[Data to examine]
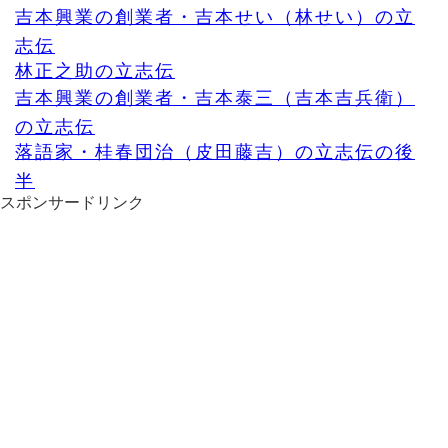
吉本興業の創業者・吉本せい（林せい）の立
志伝
林正之助の立志伝
吉本興業の創業者・吉本泰三（吉本吉兵衛）
の立志伝
落語家・桂春団治（皮田藤吉）の立志伝の後
半
スポンサードリンク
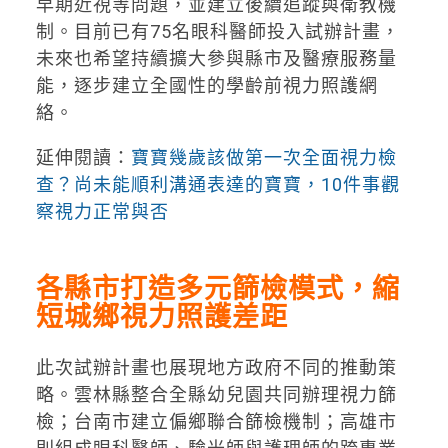
早期近視等問題，並建立後續追蹤與衛教機
制。目前已有75名眼科醫師投入試辦計畫，
未來也希望持續擴大參與縣市及醫療服務量
能，逐步建立全國性的學齡前視力照護網
絡。
延伸閱讀：
寶寶幾歲該做第一次全面視力檢
查？尚未能順利溝通表達的寶寶，10件事觀
察視力正常與否
各縣市打造多元篩檢模式，縮
短城鄉視力照護差距
此次試辦計畫也展現地方政府不同的推動策
略。雲林縣整合全縣幼兒園共同辦理視力篩
檢；台南市建立偏鄉聯合篩檢機制；高雄市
[/Data to examine]
• [Directions]: Report the lines above that have the word "吉本興業の創業者" in them.

• [Task result]:
吉本興業の創業者・吉本せい（林せい）の立
吉本興業の創業者・吉本泰三（吉本吉兵衛）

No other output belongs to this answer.